The Naked Man Project has suddenly grown exponentially beyond what I had ever imagined. This morning when I called a client back about scheduling a headshot for the beginning of next week he informed me that my Cyr Photo website was not working, and he could not get directions to the studio location, he mentioned there was some sort of J loop error and he could not access it. I took down his email address so I could send him directions and jumped on the site, it was indeed not accessible. I then jumped on The Naked Man Project site and saw the same messages. I then tried to log onto the server and it too was no longer accessible. I immediately sent an email to Julian to see if there was some sort of server malfunction. Indeed there was! It turns out The Naked Man Project was having so much traffic that it blew out the server causing disruption to all the sites on the server.

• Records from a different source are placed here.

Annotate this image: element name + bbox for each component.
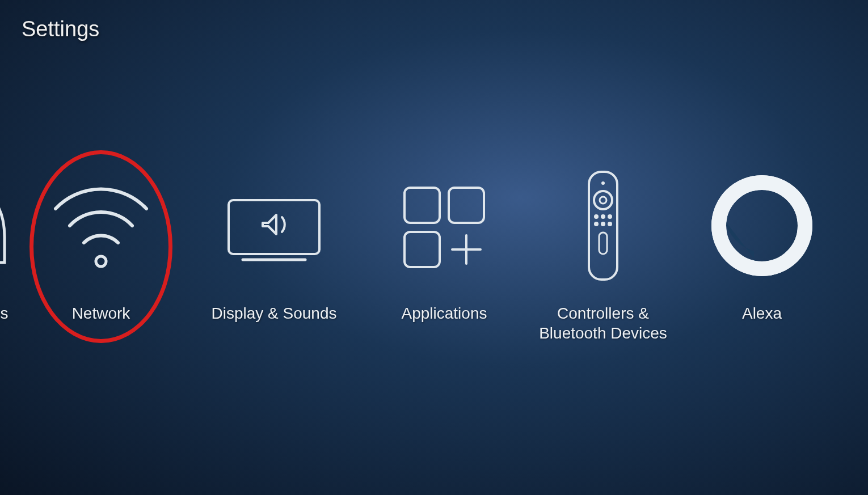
apps-grid-icon [393,170,495,281]
svg-point-11 [600,197,606,204]
svg-point-14 [608,214,612,219]
settings-tile-network[interactable]: Network [27,170,175,323]
wifi-icon [44,170,158,281]
settings-tile-partial[interactable]: tions [0,170,17,323]
svg-rect-18 [599,232,607,254]
settings-row: tions Network Display & Sounds [0,170,868,343]
tile-label-display: Display & Sounds [211,303,336,323]
tile-label-applications: Applications [402,303,487,323]
page-title: Settings [22,17,99,41]
svg-rect-1 [229,200,319,254]
svg-point-12 [594,214,599,219]
tv-speaker-icon [217,170,331,281]
svg-rect-5 [404,232,440,267]
tile-label-network: Network [72,303,130,323]
tile-label-controllers: Controllers & Bluetooth Devices [535,303,671,343]
svg-point-13 [601,214,605,219]
svg-point-16 [601,222,605,226]
bell-icon [0,170,28,281]
svg-point-15 [594,222,599,226]
settings-tile-controllers[interactable]: Controllers & Bluetooth Devices [532,170,674,343]
tile-label-alexa: Alexa [742,303,782,323]
svg-point-0 [96,256,106,266]
settings-tile-applications[interactable]: Applications [373,170,515,323]
alexa-icon [711,170,813,281]
svg-point-9 [601,181,605,185]
svg-point-17 [608,222,612,226]
tile-label-partial: tions [0,303,9,323]
remote-icon [569,170,637,281]
settings-tile-display[interactable]: Display & Sounds [197,170,351,323]
svg-rect-4 [449,188,484,223]
svg-point-20 [719,183,805,269]
svg-point-10 [594,191,612,209]
svg-rect-3 [404,188,440,223]
settings-tile-alexa[interactable]: Alexa [691,170,833,323]
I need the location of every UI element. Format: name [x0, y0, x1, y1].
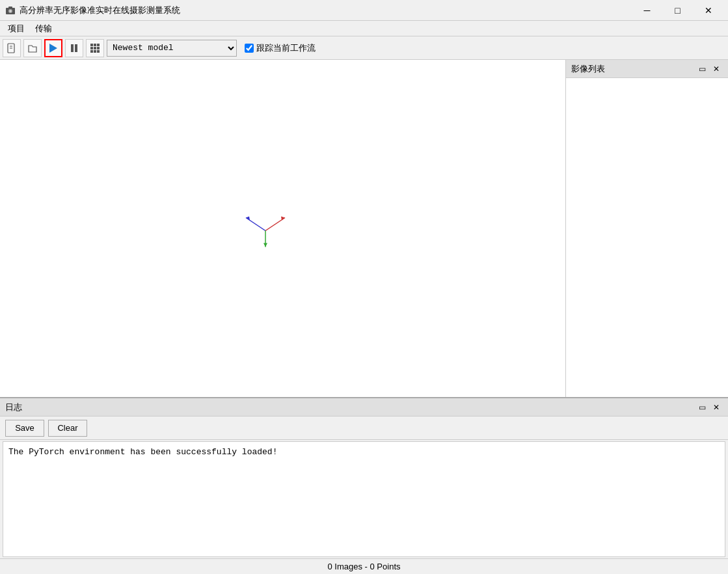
- svg-point-3: [10, 10, 12, 12]
- window-controls: ─ □ ✕: [632, 1, 723, 20]
- log-title-bar: 日志 ▭ ✕: [0, 398, 728, 417]
- log-title: 日志: [5, 402, 695, 413]
- open-button[interactable]: [23, 39, 42, 57]
- minimize-button[interactable]: ─: [632, 1, 662, 20]
- menu-bar: 项目 传输: [0, 21, 728, 36]
- track-workflow-label[interactable]: 跟踪当前工作流: [245, 42, 316, 54]
- panel-title: 影像列表: [571, 63, 695, 75]
- maximize-button[interactable]: □: [663, 1, 692, 20]
- grid-button[interactable]: [86, 39, 104, 57]
- panel-restore-button[interactable]: ▭: [695, 62, 708, 75]
- status-bar: 0 Images - 0 Points: [0, 558, 728, 574]
- clear-button[interactable]: Clear: [48, 420, 87, 437]
- menu-transfer[interactable]: 传输: [30, 21, 57, 36]
- toolbar: Newest model 跟踪当前工作流: [0, 36, 728, 60]
- viewport[interactable]: [0, 60, 565, 397]
- svg-marker-12: [263, 243, 267, 247]
- right-panel: 影像列表 ▭ ✕: [565, 60, 728, 397]
- new-button[interactable]: [3, 39, 21, 57]
- close-button[interactable]: ✕: [694, 1, 723, 20]
- log-content[interactable]: The PyTorch environment has been success…: [3, 441, 725, 557]
- log-text: The PyTorch environment has been success…: [8, 447, 720, 457]
- panel-controls: ▭ ✕: [695, 62, 723, 75]
- save-button[interactable]: Save: [5, 420, 44, 437]
- main-area: 影像列表 ▭ ✕: [0, 60, 728, 397]
- track-workflow-text: 跟踪当前工作流: [256, 42, 316, 54]
- panel-close-button[interactable]: ✕: [710, 62, 723, 75]
- grid-icon: [90, 44, 100, 53]
- axes-indicator: [233, 195, 298, 262]
- track-workflow-checkbox[interactable]: [245, 44, 254, 53]
- log-toolbar: Save Clear: [0, 417, 728, 440]
- image-list-content: [566, 78, 728, 397]
- log-close-button[interactable]: ✕: [710, 401, 723, 414]
- menu-project[interactable]: 项目: [3, 21, 30, 36]
- app-title: 高分辨率无序影像准实时在线摄影测量系统: [20, 5, 632, 16]
- app-icon: [5, 5, 16, 16]
- panel-title-bar: 影像列表 ▭ ✕: [566, 60, 728, 78]
- play-button[interactable]: [44, 39, 62, 57]
- log-section: 日志 ▭ ✕ Save Clear The PyTorch environmen…: [0, 397, 728, 558]
- log-restore-button[interactable]: ▭: [695, 401, 708, 414]
- status-text: 0 Images - 0 Points: [328, 562, 401, 571]
- model-dropdown[interactable]: Newest model: [107, 40, 237, 57]
- viewport-canvas: [0, 60, 565, 397]
- svg-rect-2: [8, 7, 12, 8]
- pause-icon: [71, 44, 77, 52]
- axes-svg: [233, 195, 298, 260]
- pause-button[interactable]: [65, 39, 83, 57]
- log-panel-controls: ▭ ✕: [695, 401, 723, 414]
- title-bar: 高分辨率无序影像准实时在线摄影测量系统 ─ □ ✕: [0, 0, 728, 21]
- play-icon: [49, 44, 57, 53]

Once Julian had stabilized it and began to figure out what was going on, he shot me an email that I have created a monster that is no longer containable with the equipment we currently have. It is time to either abandon the project or take it to a new level.
I realize that life is merely an illusion that the only thing really important is our emotional connection to things. How is that we feel the older we get the more disconnected we become from our feelings? Is it really the business of our lives, the desperate race to fulfill our desires? To somehow find meaning sometimes where there may not be any at all. Sometimes the desire taking us further away from who we are to the point that we become lost and begin to abandon the things that are essential to our livelihood. I keep trying to be an artist in Montana, but it seems the harder I pursue it the further I get away from connecting to what is meaningful. I have somehow forgotten what brought me here from the beginning.
Someone sent me a text late the other night saying they had read one of my blog posts and wanted to tell me how much they liked what I was doing. Somehow the project seems in the distant past, almost forgotten. I realize how much I miss it. How is it that something that seems so vital in our lives seems to slip so far away? I begin to look back at the last couple of weeks and see how busy my life has become. My target and goal is still aligned toward this project, but it seems plagued by a host of technical difficulties that, in many ways, I have allowed to derail me. Since the migration to the new server it seems most time working on this project have been resolving issues and of course the lack of time to commit to it. I have also begun to focus my energies back to shooting and working on getting back to the core of what brought me here in the first place. The new images have a greater depth than I have ever worked before. The connection is stronger more focused to and with the subjects. It’s not so much an experiment anymore because my technique has been sharpened and honed. This project has given me a deeper sense of myself and a greater appreciation of the moments I am living.